[PROBLEM DETAILS]
Please retype all the records below exactly as they read.

[RECORDS FOR THIS TASK]
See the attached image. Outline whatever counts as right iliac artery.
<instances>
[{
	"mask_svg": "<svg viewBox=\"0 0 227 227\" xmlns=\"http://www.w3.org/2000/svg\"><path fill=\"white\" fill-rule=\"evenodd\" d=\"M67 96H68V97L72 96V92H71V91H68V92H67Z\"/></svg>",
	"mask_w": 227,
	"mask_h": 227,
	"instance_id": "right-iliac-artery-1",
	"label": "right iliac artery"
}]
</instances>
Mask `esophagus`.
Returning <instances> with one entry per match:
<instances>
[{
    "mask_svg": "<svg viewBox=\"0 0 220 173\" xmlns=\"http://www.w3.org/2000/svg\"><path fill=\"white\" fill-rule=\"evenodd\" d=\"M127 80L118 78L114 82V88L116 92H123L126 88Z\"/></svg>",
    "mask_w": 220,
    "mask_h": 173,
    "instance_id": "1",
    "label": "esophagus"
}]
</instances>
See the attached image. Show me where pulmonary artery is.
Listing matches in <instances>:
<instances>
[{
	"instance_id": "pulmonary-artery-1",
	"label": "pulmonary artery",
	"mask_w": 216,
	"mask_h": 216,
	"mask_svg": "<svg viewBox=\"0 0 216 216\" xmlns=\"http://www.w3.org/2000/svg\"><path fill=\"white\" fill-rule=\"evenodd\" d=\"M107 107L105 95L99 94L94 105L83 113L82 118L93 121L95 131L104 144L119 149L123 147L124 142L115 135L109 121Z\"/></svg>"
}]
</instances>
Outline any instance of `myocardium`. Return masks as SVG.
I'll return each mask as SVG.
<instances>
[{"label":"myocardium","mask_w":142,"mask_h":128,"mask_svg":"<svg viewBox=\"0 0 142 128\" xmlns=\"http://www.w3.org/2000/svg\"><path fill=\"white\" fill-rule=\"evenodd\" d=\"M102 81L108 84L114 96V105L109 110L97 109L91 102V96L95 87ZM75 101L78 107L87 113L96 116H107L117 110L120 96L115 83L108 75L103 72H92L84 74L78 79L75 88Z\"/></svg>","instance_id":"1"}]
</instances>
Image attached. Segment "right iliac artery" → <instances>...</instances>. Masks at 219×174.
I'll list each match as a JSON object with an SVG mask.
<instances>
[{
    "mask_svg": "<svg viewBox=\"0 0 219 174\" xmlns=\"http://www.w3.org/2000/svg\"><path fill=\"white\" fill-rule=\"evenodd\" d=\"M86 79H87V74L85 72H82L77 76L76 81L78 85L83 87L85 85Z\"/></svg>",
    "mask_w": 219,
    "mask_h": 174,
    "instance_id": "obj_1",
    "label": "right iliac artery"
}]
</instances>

[WRITTEN RESPONSE]
See the attached image. Outline whatever counts as right iliac artery.
<instances>
[{
	"mask_svg": "<svg viewBox=\"0 0 227 227\" xmlns=\"http://www.w3.org/2000/svg\"><path fill=\"white\" fill-rule=\"evenodd\" d=\"M67 96H68V97L72 96V92H71V91H68V92H67Z\"/></svg>",
	"mask_w": 227,
	"mask_h": 227,
	"instance_id": "right-iliac-artery-1",
	"label": "right iliac artery"
}]
</instances>
Mask `esophagus`.
Returning <instances> with one entry per match:
<instances>
[{
    "mask_svg": "<svg viewBox=\"0 0 220 173\" xmlns=\"http://www.w3.org/2000/svg\"><path fill=\"white\" fill-rule=\"evenodd\" d=\"M127 80L118 78L114 82V88L116 92H123L126 88Z\"/></svg>",
    "mask_w": 220,
    "mask_h": 173,
    "instance_id": "1",
    "label": "esophagus"
}]
</instances>
See the attached image. Show me where pulmonary artery is.
Listing matches in <instances>:
<instances>
[{
	"instance_id": "pulmonary-artery-1",
	"label": "pulmonary artery",
	"mask_w": 216,
	"mask_h": 216,
	"mask_svg": "<svg viewBox=\"0 0 216 216\" xmlns=\"http://www.w3.org/2000/svg\"><path fill=\"white\" fill-rule=\"evenodd\" d=\"M107 107L105 95L99 94L94 105L83 113L82 118L93 121L95 131L104 144L119 149L123 147L124 142L115 135L109 121Z\"/></svg>"
}]
</instances>
Outline any instance of `myocardium`. Return masks as SVG.
I'll return each mask as SVG.
<instances>
[{"label":"myocardium","mask_w":142,"mask_h":128,"mask_svg":"<svg viewBox=\"0 0 142 128\" xmlns=\"http://www.w3.org/2000/svg\"><path fill=\"white\" fill-rule=\"evenodd\" d=\"M102 81L108 84L114 96V105L109 110L97 109L91 102V96L95 87ZM75 101L78 107L87 113L96 116H107L117 110L120 96L115 83L108 75L103 72H92L84 74L78 79L75 88Z\"/></svg>","instance_id":"1"}]
</instances>
Image attached. Segment "right iliac artery" → <instances>...</instances>. Masks at 219×174.
I'll list each match as a JSON object with an SVG mask.
<instances>
[{
    "mask_svg": "<svg viewBox=\"0 0 219 174\" xmlns=\"http://www.w3.org/2000/svg\"><path fill=\"white\" fill-rule=\"evenodd\" d=\"M86 79H87V74L85 72H82L77 76L76 81L78 85L83 87L85 85Z\"/></svg>",
    "mask_w": 219,
    "mask_h": 174,
    "instance_id": "obj_1",
    "label": "right iliac artery"
}]
</instances>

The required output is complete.